For a strategy in which a reliance on innovation to be viable, businesses must have the competencies in place which support it. However, many may be ill prepared and unable to fully appreciate the level of commitment this change represents. What is emerging is a creativity skill gap which businesses need to address.
In order to address this need, universities have been broadening their curriculum to include courses in Organizational Creativity as part of their business school programming. Given that this is an emerging development, universities, like businesses, may also find themselves ill-prepared in this regard, while on the other hand, for those universities who can offer such programs, it can be a significant advantage.
At the same time learners and educators are increasingly turning to elearning as a mode of educational delivery. Elearning is defined as the use of electronic resources to create learning experiences of which there are general five varieties: stand alone courses, learning games and simulations, mobile learning, social learning and virtual classroom courses (Horton, 2012. p. 2). Thus, it is incumbent upon educators and instructional designers to consider how to teach creativity through elearning.
There are a number of ways in which information can be presented to facilitate learning. While the different approaches emphasize some facets over others, they all share certain things in common: a concern for organizing the material, delivering it, and managing learner engagement. (Clark, 2015).
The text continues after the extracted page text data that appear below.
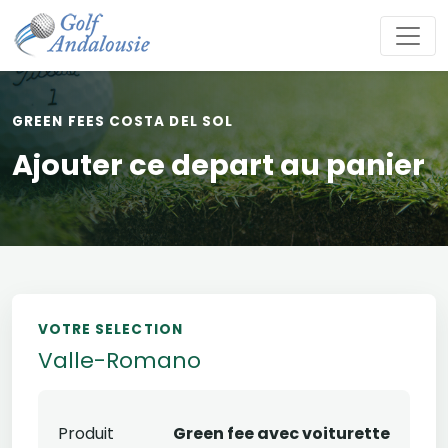
GREEN FEES COSTA DEL SOL
Ajouter ce depart au panier
VOTRE SELECTION
Valle-Romano
Produit
Green fee avec voiturette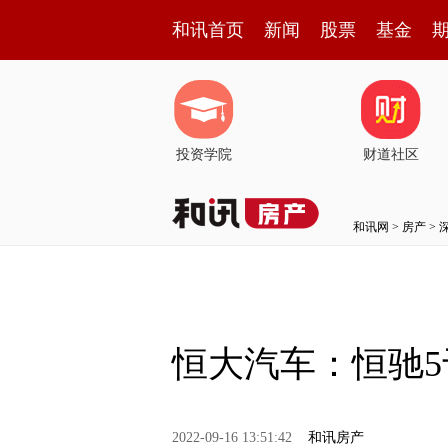
和讯首页
新闻
股票
基金
投资学院
财道社区
和讯网
>
房产
>
恒大汽车：恒驰5
2022-09-16 13:51:42
和讯房产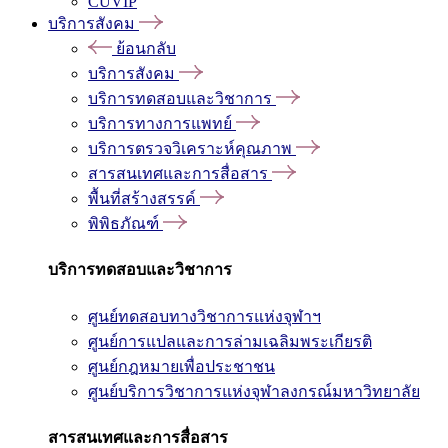
CUVIP
บริการสังคม
ย้อนกลับ
บริการสังคม
บริการทดสอบและวิชาการ
บริการทางการแพทย์
บริการตรวจวิเคราะห์คุณภาพ
สารสนเทศและการสื่อสาร
พื้นที่สร้างสรรค์
พิพิธภัณฑ์
บริการทดสอบและวิชาการ
ศูนย์ทดสอบทางวิชาการแห่งจุฬาฯ
ศูนย์การแปลและการล่ามเฉลิมพระเกียรติ
ศูนย์กฎหมายเพื่อประชาชน
ศูนย์บริการวิชาการแห่งจุฬาลงกรณ์มหาวิทยาลัย
สารสนเทศและการสื่อสาร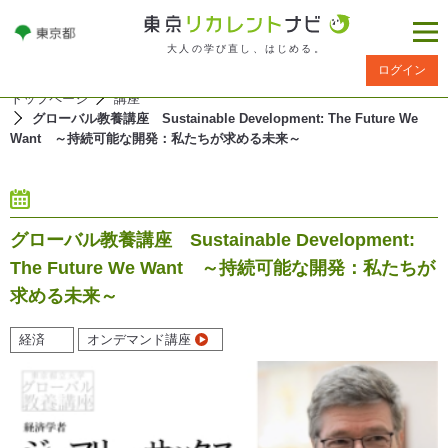
大人の学び直し、はじめる。
ログイン
トップページ
講座
グローバル教養講座 Sustainable Development: The Future We
Want ～持続可能な開発：私たちが求める未来～
グローバル教養講座 Sustainable Development:
The Future We Want ～持続可能な開発：私たちが
求める未来～
経済
オンデマンド講座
Regardless of the strategy employed, the overarching consideration is that an analysis of the audience, subject matter, and delivery must align to support learning objectives.
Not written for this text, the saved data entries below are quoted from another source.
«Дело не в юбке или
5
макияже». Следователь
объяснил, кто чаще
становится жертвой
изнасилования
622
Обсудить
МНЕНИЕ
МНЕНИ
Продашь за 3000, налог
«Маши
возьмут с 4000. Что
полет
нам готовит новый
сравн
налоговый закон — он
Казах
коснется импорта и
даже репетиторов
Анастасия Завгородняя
The instructional designer has two main concerns, the message, or content, and the medium, the way in which the information is conveyed. The information processing model of communication states that communication is a process in which information is encoded, transmitted, received and then decoded. A breakdown in any of part of the sequence means that what is communicated may be misunderstood, if understood at all. Good design affects the way in which content is perceived by the learner (Nokes & Sappington, 2010). There is no one best way to present information. The best way is the way that optimizes the effective and efficient transfer of learning. What works best depends on a variety of factors; the nature of the audience and the subject matter being among the most important.
Learning activities fall into three general categories: Absorb activities, Do activities and Connect activities (Horton, 2012. p. 67). Generally, these activities form a hierarchy of learning exercises which begin with “absorb” activities; those that present information to be “absorbed”. Absorb activities are followed by “do” activities. At this stage, students engage with the information by applying it and/or practicing it. Lastly, Do activities conclude with “Connecting” activities. Connecting activities encourage the learner to link the new material with their current knowledge and experience.
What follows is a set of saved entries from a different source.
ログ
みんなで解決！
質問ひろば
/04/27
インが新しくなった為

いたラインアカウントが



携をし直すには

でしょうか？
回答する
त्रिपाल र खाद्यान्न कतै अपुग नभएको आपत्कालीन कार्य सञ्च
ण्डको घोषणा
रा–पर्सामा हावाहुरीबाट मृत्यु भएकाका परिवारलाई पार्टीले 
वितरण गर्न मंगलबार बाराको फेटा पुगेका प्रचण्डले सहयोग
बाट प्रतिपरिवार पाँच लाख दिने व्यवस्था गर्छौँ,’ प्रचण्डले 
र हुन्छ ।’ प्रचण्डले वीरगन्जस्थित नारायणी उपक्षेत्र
In regard to these learning activities, elearning is no different. There still need to be things to absorb, do and which facilitate the the assimilation of the material; to connect to. However, the nature of elearning presents unique challenges, and opportunities. One must give greater consideration on how the material is presented, while, conversely, the use of technology in an elearning environment provides access to a wide array of new tools with which to do this.
The previous submission here explored these elements; the use of new technologies to present information. However, learning is not complete until the new information is effectively assimilated into one’s mental paradigm and results in new behaviors. In addition, one must also consider the role of assessments in an elearning modality. Again, we find that the nature of elearning provides new challenges and opportunities in this regard.
Connect activities integrate what we are learning with what we know (Horton, 2012. p. 163). Connect activities are important because they provide learners with the opportunity to apply what they are learning in situations they encounter at work, in later learning efforts, and in their personal lives (William Horton Consulting, n.d.). Connect activities include such things as:
As mentioned, assessment is yet another consideration. In this regard, a test is anything that measures the students performance against outcome measures. The evaluation process measures what changes have resulted from the training, how much change has resulted, and how much value can be assigned to these changes (McArdle, 2011).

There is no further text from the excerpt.